Hanson, Thor. 2015. The Triumph of Seeds. pg. xix-80. Basic Books, New York, United States of America.
I got a little carried away reading The Triumph of Seeds. xix turned into 67 before it occurred to me that pages had likely been assigned and I had almost certainly gone beyond that point. I had been wrapped up and whisked away on an extended lesson about the intricacies of seeds, and the people who have devoted their lives to their study. I am, like many of my contemporaries, at best passingly knowledgeable about seeds. A year ago I would have had to have been convinced that a bean is a seed. A little embarrassing perhaps, but that is the emphasis put on seeds in our modern western culture. Considering the importance of the little bundles of life it would seem that the common knowledge is disproportionately small.
I sat down to read The Triumph of Seeds with a coffee. Black, brewed confusingly through an espresso machine as a little middle finger to connoisseurs everywhere. Not even a thought to the magnitude of preparing one of the most popular seeds in the world before I sat down to consume Hanson’s exuberant love letter to the little lunch boxes.

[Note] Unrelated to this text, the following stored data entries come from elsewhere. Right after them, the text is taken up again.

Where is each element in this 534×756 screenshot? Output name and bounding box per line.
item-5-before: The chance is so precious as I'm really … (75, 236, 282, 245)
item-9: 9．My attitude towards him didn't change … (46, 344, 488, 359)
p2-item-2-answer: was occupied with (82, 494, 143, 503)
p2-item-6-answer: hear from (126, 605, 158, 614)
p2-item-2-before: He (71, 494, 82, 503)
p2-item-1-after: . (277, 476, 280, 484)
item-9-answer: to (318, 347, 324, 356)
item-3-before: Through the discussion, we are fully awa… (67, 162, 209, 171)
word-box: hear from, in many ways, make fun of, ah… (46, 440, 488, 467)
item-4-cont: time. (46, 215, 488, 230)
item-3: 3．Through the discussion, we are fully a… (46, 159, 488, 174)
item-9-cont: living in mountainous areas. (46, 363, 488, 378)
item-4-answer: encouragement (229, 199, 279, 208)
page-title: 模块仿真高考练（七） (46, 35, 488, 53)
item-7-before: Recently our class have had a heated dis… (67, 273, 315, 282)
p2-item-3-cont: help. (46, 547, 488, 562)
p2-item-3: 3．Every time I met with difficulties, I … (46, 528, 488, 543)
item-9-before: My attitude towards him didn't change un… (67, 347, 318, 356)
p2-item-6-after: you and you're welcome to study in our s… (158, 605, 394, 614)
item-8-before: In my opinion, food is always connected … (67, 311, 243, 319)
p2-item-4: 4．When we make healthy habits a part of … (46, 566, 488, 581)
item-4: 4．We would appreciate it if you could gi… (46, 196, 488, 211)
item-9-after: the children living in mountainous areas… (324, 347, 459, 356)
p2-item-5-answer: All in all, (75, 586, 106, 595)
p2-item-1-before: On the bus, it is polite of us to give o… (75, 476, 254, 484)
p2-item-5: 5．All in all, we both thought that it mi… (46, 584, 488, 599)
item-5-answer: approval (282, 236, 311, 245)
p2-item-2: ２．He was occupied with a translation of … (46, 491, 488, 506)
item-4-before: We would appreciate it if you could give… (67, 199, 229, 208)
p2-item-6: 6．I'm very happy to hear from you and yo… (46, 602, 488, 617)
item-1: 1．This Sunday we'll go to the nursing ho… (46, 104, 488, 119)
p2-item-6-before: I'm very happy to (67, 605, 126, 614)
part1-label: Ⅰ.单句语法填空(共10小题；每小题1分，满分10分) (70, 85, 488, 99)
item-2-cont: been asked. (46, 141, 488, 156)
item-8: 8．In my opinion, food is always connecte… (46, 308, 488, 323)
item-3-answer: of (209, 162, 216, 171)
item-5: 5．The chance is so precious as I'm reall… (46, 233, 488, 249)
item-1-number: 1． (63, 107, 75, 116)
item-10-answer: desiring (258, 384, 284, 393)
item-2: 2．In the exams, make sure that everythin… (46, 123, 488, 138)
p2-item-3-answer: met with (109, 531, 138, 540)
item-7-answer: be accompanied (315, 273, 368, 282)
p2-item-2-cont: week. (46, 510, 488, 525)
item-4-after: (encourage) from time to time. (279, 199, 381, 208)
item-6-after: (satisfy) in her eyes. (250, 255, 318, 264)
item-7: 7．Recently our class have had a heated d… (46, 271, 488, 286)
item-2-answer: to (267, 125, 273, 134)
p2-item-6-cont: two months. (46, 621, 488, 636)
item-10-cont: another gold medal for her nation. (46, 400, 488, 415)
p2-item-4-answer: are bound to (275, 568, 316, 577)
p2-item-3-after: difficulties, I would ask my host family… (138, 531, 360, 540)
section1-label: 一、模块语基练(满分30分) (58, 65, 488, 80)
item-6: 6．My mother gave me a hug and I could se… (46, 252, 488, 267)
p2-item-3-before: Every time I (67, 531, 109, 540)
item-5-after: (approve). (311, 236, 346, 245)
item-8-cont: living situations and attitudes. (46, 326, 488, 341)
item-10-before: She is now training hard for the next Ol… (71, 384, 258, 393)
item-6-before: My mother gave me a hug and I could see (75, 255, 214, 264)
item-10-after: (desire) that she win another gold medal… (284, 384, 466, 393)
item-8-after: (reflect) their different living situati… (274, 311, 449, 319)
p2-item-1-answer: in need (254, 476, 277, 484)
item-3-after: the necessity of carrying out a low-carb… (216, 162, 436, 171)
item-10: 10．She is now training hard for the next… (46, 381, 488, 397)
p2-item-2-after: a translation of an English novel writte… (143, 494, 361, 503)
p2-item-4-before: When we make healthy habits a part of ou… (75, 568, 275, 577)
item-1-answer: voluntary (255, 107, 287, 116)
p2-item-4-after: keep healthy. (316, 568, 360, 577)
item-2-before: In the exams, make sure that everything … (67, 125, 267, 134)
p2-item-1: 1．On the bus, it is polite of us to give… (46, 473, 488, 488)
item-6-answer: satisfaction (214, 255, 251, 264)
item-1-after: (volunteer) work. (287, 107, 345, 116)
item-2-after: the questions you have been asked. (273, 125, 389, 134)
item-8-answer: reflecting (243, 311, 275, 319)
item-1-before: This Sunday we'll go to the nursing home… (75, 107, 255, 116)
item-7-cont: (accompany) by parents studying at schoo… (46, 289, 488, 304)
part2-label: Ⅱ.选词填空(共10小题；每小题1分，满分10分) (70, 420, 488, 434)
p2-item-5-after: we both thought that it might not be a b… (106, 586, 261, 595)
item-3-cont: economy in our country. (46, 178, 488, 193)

By the end of the introduction I realized that I’d played unwittingly into his hands. There I sat, already forced to marvel at the ubiquity of seeds in my life. It only got better from there.

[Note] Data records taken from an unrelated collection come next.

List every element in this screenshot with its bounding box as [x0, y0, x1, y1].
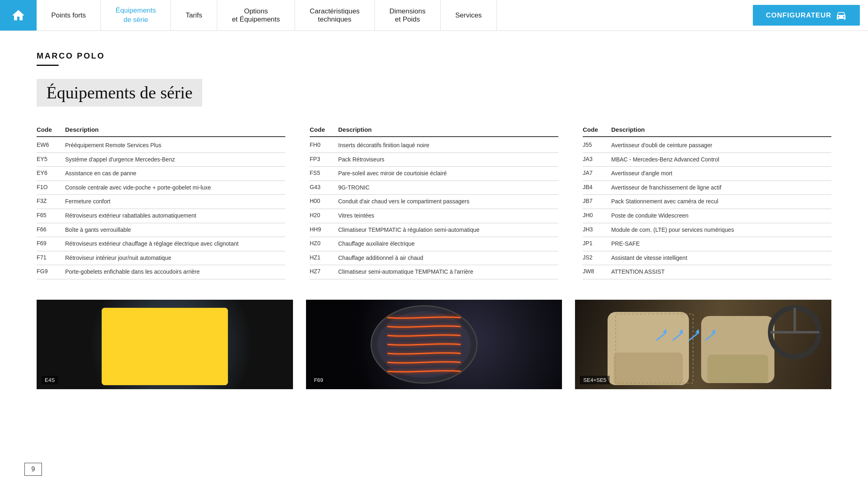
row-code: FS5	[310, 170, 338, 176]
row-code: HZ0	[310, 240, 338, 246]
row-desc: Console centrale avec vide-poche + porte…	[65, 184, 211, 192]
row-desc: Module de com. (LTE) pour services numér…	[611, 226, 734, 234]
row-desc: Avertisseur d'oubli de ceinture passager	[611, 142, 712, 150]
table-row: FS5 Pare-soleil avec miroir de courtoisi…	[310, 167, 558, 181]
nav-services[interactable]: Services	[441, 0, 497, 30]
row-desc: Avertisseur d'angle mort	[611, 170, 672, 178]
table-row: EW6 Prééquipement Remote Services Plus	[37, 139, 285, 153]
table-row: FG9 Porte-gobelets enfichable dans les a…	[37, 265, 285, 279]
configurateur-button[interactable]: CONFIGURATEUR	[753, 5, 860, 26]
row-desc: PRE-SAFE	[611, 240, 640, 248]
table-row: FH0 Inserts décoratifs finition laqué no…	[310, 139, 558, 153]
row-code: F69	[37, 240, 65, 246]
home-button[interactable]	[0, 0, 37, 30]
table-row: JA7 Avertisseur d'angle mort	[583, 167, 831, 181]
row-desc: MBAC - Mercedes-Benz Advanced Control	[611, 156, 719, 164]
table2-body: FH0 Inserts décoratifs finition laqué no…	[310, 139, 558, 279]
table-row: HZ0 Chauffage auxiliaire électrique	[310, 237, 558, 251]
nav-options[interactable]: Options et Équipements	[217, 0, 295, 30]
row-code: JH0	[583, 212, 611, 218]
row-desc: Boîte à gants verrouillable	[65, 226, 131, 234]
image-e4s-canvas	[37, 300, 293, 389]
table-row: JA3 MBAC - Mercedes-Benz Advanced Contro…	[583, 153, 831, 167]
row-code: JP1	[583, 240, 611, 246]
row-desc: Conduit d'air chaud vers le compartiment…	[338, 198, 470, 206]
row-desc: Chauffage additionnel à air chaud	[338, 254, 423, 262]
nav-points-forts[interactable]: Points forts	[37, 0, 101, 30]
table-row: JH3 Module de com. (LTE) pour services n…	[583, 223, 831, 237]
table1-body: EW6 Prééquipement Remote Services PlusEY…	[37, 139, 285, 279]
table-row: HH9 Climatiseur TEMPMATIC à régulation s…	[310, 223, 558, 237]
row-code: JS2	[583, 254, 611, 261]
table-row: FP3 Pack Rétroviseurs	[310, 153, 558, 167]
row-desc: Rétroviseurs extérieur chauffage à régla…	[65, 240, 238, 248]
table-row: JB4 Avertisseur de franchissement de lig…	[583, 181, 831, 195]
row-desc: 9G-TRONIC	[338, 184, 370, 192]
equipment-tables: Code Description EW6 Prééquipement Remot…	[37, 126, 831, 279]
row-code: JB7	[583, 198, 611, 204]
nav-equipements[interactable]: Équipements de série	[101, 0, 171, 30]
image-seats-canvas	[575, 300, 831, 389]
table-row: EY5 Système d'appel d'urgence Mercedes-B…	[37, 153, 285, 167]
row-code: EW6	[37, 142, 65, 148]
image-f69-label: F69	[311, 376, 326, 384]
table-row: JB7 Pack Stationnement avec caméra de re…	[583, 195, 831, 209]
table3-header: Code Description	[583, 126, 831, 137]
row-desc: Prééquipement Remote Services Plus	[65, 142, 162, 150]
row-code: F3Z	[37, 198, 65, 204]
row-code: F1O	[37, 184, 65, 190]
image-f69: F69	[306, 300, 562, 389]
image-e4s-label: E4S	[42, 376, 58, 384]
car-icon	[835, 10, 847, 21]
nav-tarifs[interactable]: Tarifs	[171, 0, 217, 30]
row-code: F65	[37, 212, 65, 218]
table-col-3: Code Description J55 Avertisseur d'oubli…	[583, 126, 831, 279]
images-row: E4S F69 SE4+SE5	[37, 300, 831, 389]
table-row: EY6 Assistance en cas de panne	[37, 167, 285, 181]
page-number: 9	[24, 463, 42, 476]
table-row: JH0 Poste de conduite Widescreen	[583, 209, 831, 223]
row-desc: Vitres teintées	[338, 212, 374, 220]
row-desc: Rétroviseur intérieur jour/nuit automati…	[65, 254, 171, 262]
table-row: F66 Boîte à gants verrouillable	[37, 223, 285, 237]
row-code: JH3	[583, 226, 611, 233]
row-code: JA3	[583, 156, 611, 162]
image-f69-canvas	[306, 300, 562, 389]
row-desc: ATTENTION ASSIST	[611, 268, 665, 276]
row-code: HH9	[310, 226, 338, 233]
row-desc: Avertisseur de franchissement de ligne a…	[611, 184, 722, 192]
row-code: JA7	[583, 170, 611, 176]
table-row: F71 Rétroviseur intérieur jour/nuit auto…	[37, 251, 285, 266]
table3-body: J55 Avertisseur d'oubli de ceinture pass…	[583, 139, 831, 279]
table-row: JW8 ATTENTION ASSIST	[583, 265, 831, 279]
row-desc: Pack Stationnement avec caméra de recul	[611, 198, 718, 206]
row-code: F71	[37, 254, 65, 261]
navigation: Points forts Équipements de série Tarifs…	[0, 0, 868, 31]
table-col-1: Code Description EW6 Prééquipement Remot…	[37, 126, 310, 279]
row-code: J55	[583, 142, 611, 148]
row-desc: Chauffage auxiliaire électrique	[338, 240, 415, 248]
model-underline	[37, 65, 59, 66]
row-code: F66	[37, 226, 65, 233]
row-code: FH0	[310, 142, 338, 148]
row-code: HZ1	[310, 254, 338, 261]
image-seats-label: SE4+SE5	[580, 376, 610, 384]
table-row: J55 Avertisseur d'oubli de ceinture pass…	[583, 139, 831, 153]
model-title: MARCO POLO	[37, 51, 831, 61]
row-desc: Fermeture confort	[65, 198, 110, 206]
row-desc: Assistant de vitesse intelligent	[611, 254, 687, 262]
nav-dimensions[interactable]: Dimensions et Poids	[375, 0, 441, 30]
row-desc: Porte-gobelets enfichable dans les accou…	[65, 268, 200, 276]
main-content: MARCO POLO Équipements de série Code Des…	[0, 31, 868, 414]
row-code: JW8	[583, 268, 611, 274]
table-row: HZ1 Chauffage additionnel à air chaud	[310, 251, 558, 266]
nav-caracteristiques[interactable]: Caractéristiques techniques	[295, 0, 375, 30]
table-row: F1O Console centrale avec vide-poche + p…	[37, 181, 285, 195]
row-code: H20	[310, 212, 338, 218]
home-icon	[11, 8, 26, 23]
table-row: F65 Rétroviseurs extérieur rabattables a…	[37, 209, 285, 223]
section-heading: Équipements de série	[37, 79, 202, 107]
row-desc: Inserts décoratifs finition laqué noire	[338, 142, 429, 150]
table-row: G43 9G-TRONIC	[310, 181, 558, 195]
row-code: G43	[310, 184, 338, 190]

In chapter four, Hanson goes on a field expedition to New Mexico to investigate a coal bed with a conference of paleontologists. The impression Hanson gives of the group is electric. A flurry of activity and discovery. “Around me, the paleontologists worked and talked excitedly. Where my eyes saw only dust and confusion, I knew theirs were reconstructing an ancient world.” (pg. 58) Hanson remarks on what I would guess is a scene only all too familiar to him. The passionate goings on of professionals in the field. This scene resonated with me because at the end of April 2015 I experienced that feeling for the first time, and was dragged into the world of botany by the excitement of my enthusiastic peers. I felt the same way, lost and confused, but so intrigued by what could elicit such response. A new world had opened up to me that had been hidden from view only by my unwillingness to look.

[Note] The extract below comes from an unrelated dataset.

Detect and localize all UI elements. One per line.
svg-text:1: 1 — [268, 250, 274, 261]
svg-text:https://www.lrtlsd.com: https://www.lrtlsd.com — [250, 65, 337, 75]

On page 56, Bill DiMichele, a Smithsonian paleontologist quips something to Hanson in reference to new evidence showing that seed plants might have begun their triumph of Earth long before the previous evidence had shown. He says, “I used to go to the field expecting certain things… now I go to the field looking.” which might be the most scientifically important sentence in the entire book. It is the embodiment of the most important part of the scientific method. The indisputable fact that facts are only as strong as the evidence that supports them, and that the evidence is always subject to change. New evidence is always waiting to be discovered, and that’s the best part! Heck, the most exciting part of being a scientist should be finding evidence that we were wrong. Everyone, not just scientists, should spend more of their time looking rather than expecting.